I opened my browser to a doctor page titled "serious pain under left side of ribcage". Last night must have been healthy.
There's a guy at this party taking all the unfinised beers and pouring them into a pitcher so he can drink them tomorrow.
I can do it, this is my punishment and I will accept it, plus id like to see the look on peoples faces when I throw up on them
Old lady caught me peeing in the street and yelled at me and said "I REBUKE YOU"

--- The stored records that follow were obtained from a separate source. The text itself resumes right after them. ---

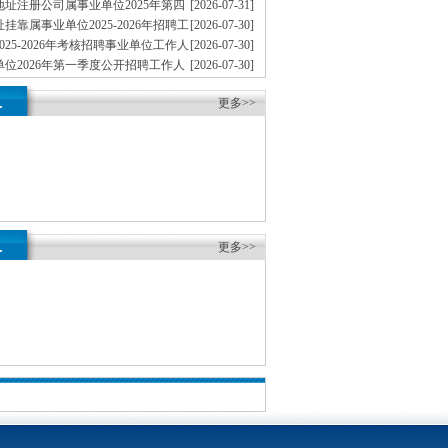
批）
址注册公司属事业单位2025年第四
[2026-07-31]
工作人员拟聘人员公示（市农业农村委第二批）
挂靠属事业单位2025-2026年招聘工
[2026-07-30]
员公示（市卫生健康委）
025-2026年考核招聘事业单位工作人
[2026-07-30]
示（第一批）
位2026年第一季度公开招聘工作人
[2026-07-30]
示（市地重庆孵化园矿局）
注册公司邮电大学2026年考核招聘
[2026-07-28]
.
人员拟聘人员公示（第一批）
更多>>
.
更多>>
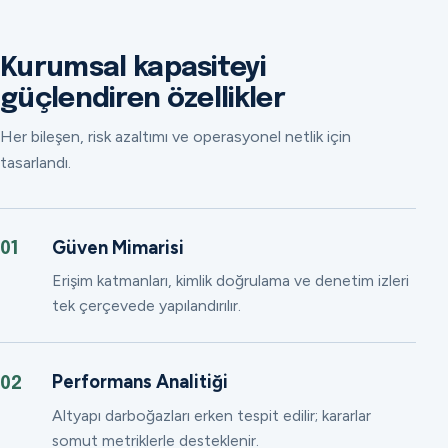
Kurumsal kapasiteyi
güçlendiren özellikler
Her bileşen, risk azaltımı ve operasyonel netlik için
tasarlandı.
Güven Mimarisi
01
Erişim katmanları, kimlik doğrulama ve denetim izleri
tek çerçevede yapılandırılır.
Performans Analitiği
02
Altyapı darboğazları erken tespit edilir; kararlar
somut metriklerle desteklenir.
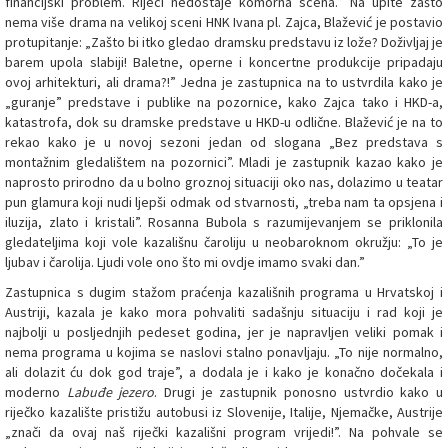
financijski problem. Rijeci nedostaje komorna scena.” Na upite zašto
nema više drama na velikoj sceni HNK Ivana pl. Zajca, Blažević je postavio
protupitanje: „Zašto bi itko gledao dramsku predstavu iz lože? Doživljaj je
barem upola slabiji! Baletne, operne i koncertne produkcije pripadaju
ovoj arhitekturi, ali drama?!” Jedna je zastupnica na to ustvrdila kako je
„guranje” predstave i publike na pozornice, kako Zajca tako i HKD-a,
katastrofa, dok su dramske predstave u HKD-u odlične. Blažević je na to
rekao kako je u novoj sezoni jedan od slogana „Bez predstava s
montažnim gledalištem na pozornici”. Mladi je zastupnik kazao kako je
naprosto prirodno da u bolno groznoj situaciji oko nas, dolazimo u teatar
pun glamura koji nudi ljepši odmak od stvarnosti, „treba nam ta opsjena i
iluzija, zlato i kristali”. Rosanna Bubola s razumijevanjem se priklonila
gledateljima koji vole kazališnu čaroliju u neobaroknom okružju: „To je
ljubav i čarolija. Ljudi vole ono što mi ovdje imamo svaki dan.”
Zastupnica s dugim stažom praćenja kazališnih programa u Hrvatskoj i
Austriji, kazala je kako mora pohvaliti sadašnju situaciju i rad koji je
najbolji u posljednjih pedeset godina, jer je napravljen veliki pomak i
nema programa u kojima se naslovi stalno ponavljaju. „To nije normalno,
ali dolazit ću dok god traje”, a dodala je i kako je konačno dočekala i
moderno
Labuđe jezero
. Drugi je zastupnik ponosno ustvrdio kako u
riječko kazalište pristižu autobusi iz Slovenije, Italije, Njemačke, Austrije
„znači da ovaj naš riječki kazališni program vrijedi!”. Na pohvale se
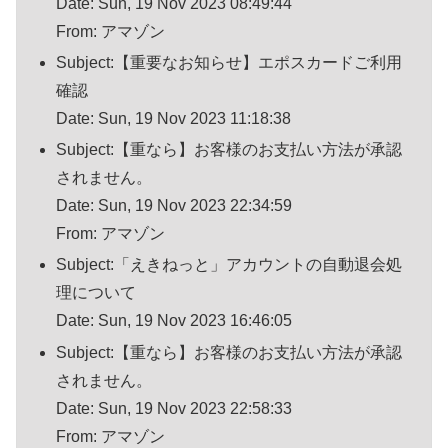
Date: Sun, 19 Nov 2023 08:49:44
From: アマゾン
Subject:【重要なお知らせ】エポスカードご利用
確認
Date: Sun, 19 Nov 2023 11:18:38
Subject:【重なら】お客様のお支払い方法が承認
されません。
Date: Sun, 19 Nov 2023 22:34:59
From: アマゾン
Subject:「えきねっと」アカウントの自動退会処
理について
Date: Sun, 19 Nov 2023 16:46:05
Subject:【重なら】お客様のお支払い方法が承認
されません。
Date: Sun, 19 Nov 2023 22:58:33
From: アマゾン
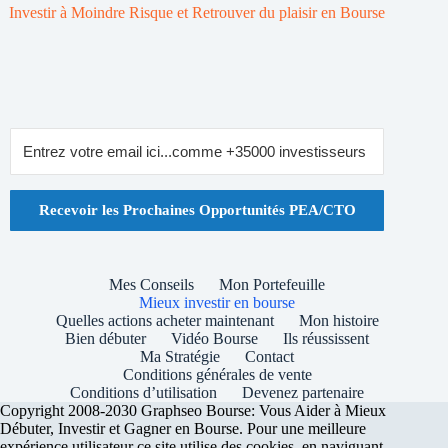
Investir à Moindre Risque et Retrouver du plaisir en Bourse
Recevoir les Prochaines Opportunités PEA/CTO
Mes Conseils
Mon Portefeuille
Mieux investir en bourse
Quelles actions acheter maintenant
Mon histoire
Bien débuter
Vidéo Bourse
Ils réussissent
Ma Stratégie
Contact
Conditions générales de vente
Conditions d’utilisation
Devenez partenaire
Copyright 2008-2030 Graphseo Bourse: Vous Aider à Mieux
Débuter, Investir et Gagner en Bourse. Pour une meilleure
expérience utilisateur ce site utilise des cookies, en naviguant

I found an HIV test/information brochure on the kitchen table and what i can only assume to be an "I'm sorry you might have AIDS" gift bag, complete with a candle and popcorn, and I haven't seen you in 36 hours. You good?
It's great when the cashier at the liquor store asks "weren't you wearing those clothes yesterday"
im like basted in vodka, i went tanning and it was like i was an alcoholic turkey being cooked in a locker of doom
Then you shook your fists at the sky and explained to us that losing a sneeze is like losing an orgasm
There is not greater feeling than lying to your boss and leaving work to shit in the comfort of your own home
Strange request but for my birthday you should get me one of those vibrators that you can plug into your iPod that go along with the music.
Date idea: we should go to the store and buy all the different kinds of Lay's and eat them all
Everyone's going out for thirsty Thursday and I'm just like. Cool. Enjoy yourself. I'm gonna eat an entire pizza and watch King of Queens reruns.
all his sexual metaphors involve condiments, should I worry?
There is sex in the air. Be careful where you walk.